Témoignage d’un jeune sahraoui

Torturé, déshonoré et emprisonné à tort par le régime marocain

Cela, à tout état de faits, ne peut suffire pour combler son altesse, roi d’un royaume colonialiste qui se refuse à toute négociation concrète s’agissant du droit à l’autodétermination du peuple sahraoui, en dépit de toute pression internationale, en premier lieu, des Nations Unies.
La tragédie du peuple sahraoui pourrait presque s’ajouter aux livres d’histoire traitant des génocides vécus par l’humanité depuis la nuit des temps.
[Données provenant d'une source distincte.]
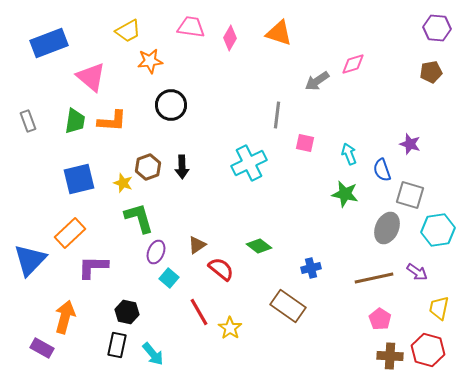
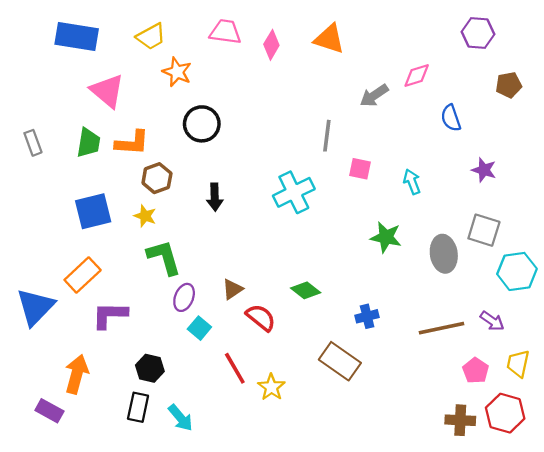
purple hexagon: (437, 28) -> (478, 33), moved
blue rectangle: (49, 43) -> (77, 37), moved, turned 30
orange star: (150, 61) -> (177, 72), turned 30
brown hexagon: (148, 167) -> (157, 178), moved
blue semicircle: (382, 170) -> (451, 118), moved
green star: (345, 194) -> (386, 237), moved
gray ellipse: (387, 228) -> (444, 254), moved, turned -32
pink pentagon: (380, 319) -> (476, 371), moved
On croyait avoir fermé le chapitre des colonisations depuis un demi-siècle déjà. Bien loin de croire en des jours meilleurs, il est évident que l’homme ne peut assoupir son désir d’asservir l’autre, de le dominer, peu importe son identité et les moyens pouvant être utilisés dans cette sale entreprise.
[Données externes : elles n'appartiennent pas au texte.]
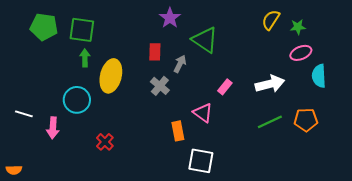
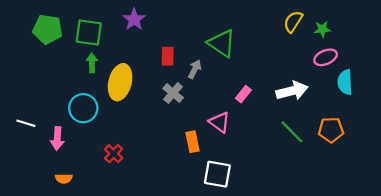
purple star: (170, 18) -> (134, 19), moved
green line: (270, 122) -> (292, 132), turned 70
orange semicircle: (14, 170) -> (64, 178), moved

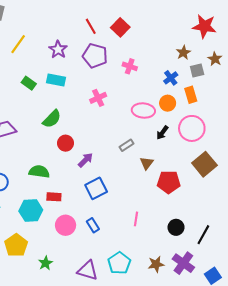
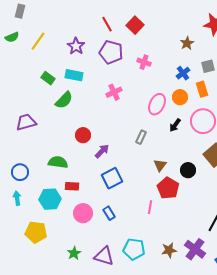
brown star: (183, 53) -> (187, 43), moved
pink ellipse: (143, 111) -> (157, 104), turned -70
green semicircle: (52, 119) -> (64, 100), moved
gray rectangle: (127, 145) -> (141, 137), turned -32
brown triangle: (147, 163) -> (160, 165), moved
red pentagon: (169, 182) -> (168, 188), moved, turned 30
black circle: (176, 227) -> (188, 170), moved
yellow pentagon: (16, 245) -> (36, 232), turned -30
green star: (46, 263) -> (74, 253), moved
cyan pentagon: (119, 263) -> (134, 249), turned -30

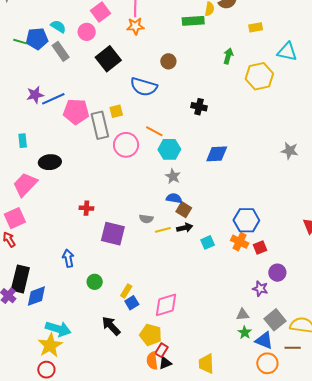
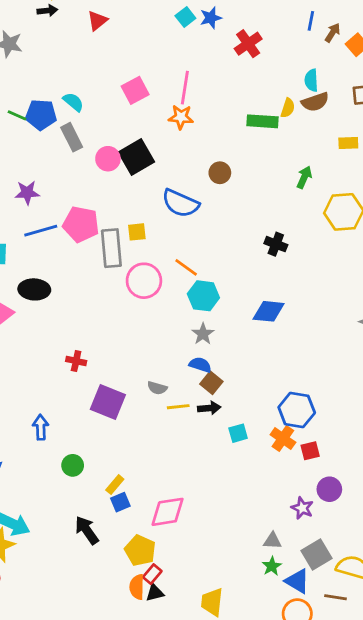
pink circle: (87, 32) -> (108, 159), moved
blue line: (53, 99) -> (41, 231), moved
black cross: (199, 107) -> (276, 244), moved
En effet, les souffrances du peuple sahraoui se poursuivent au jour le jour. L’exemple de ce témoignage recueilli dans les camps de réfugiés sahraouis à Tindouf, ne peut que bouleverser l’être humain, le choquer au point de ne pas y croire. Pourtant les faits sont-là et parlent d’eux-mêmes.
Le jeune sahraoui, Mohamed Salem Bouamoud, victime du régime marocain, témoigne de son vécu, des souffrances endurées durant son incarcération et bien avant son jugement. Le jeune est l’une de ces victimes en masse que le régime colonial a arrêté, sans motif consistant, torturé puis mis en prison à tort. Ils sont nombreux d’ailleurs, à vivre cette situation quotidiennement dans les territoires occupés du Sahara Occidental. Leur seul crime : avoir manifesté leur désir d’autodétermination. Ainsi, Mohamed a été arrêté suite à une manifestation organisée à l’Ayoune, dans les territoires occupés. De son témoignage, il raconte que les éléments du makhzen ont pénétré dans sa demeure après avoir forcé la porte. Il a été mis à genoux, menotté, frappé devant l’ensemble de sa famille. Pire encore, il a été forcé d’assister à la scène la plus inhumaine qui puisse être infligée à un être humain. Les policiers marocains, raconte-t-il, « ont violé sa sœur »et l’ont obligé à voir, de son propre vivant, cette situation qui plus est des plus ignobles.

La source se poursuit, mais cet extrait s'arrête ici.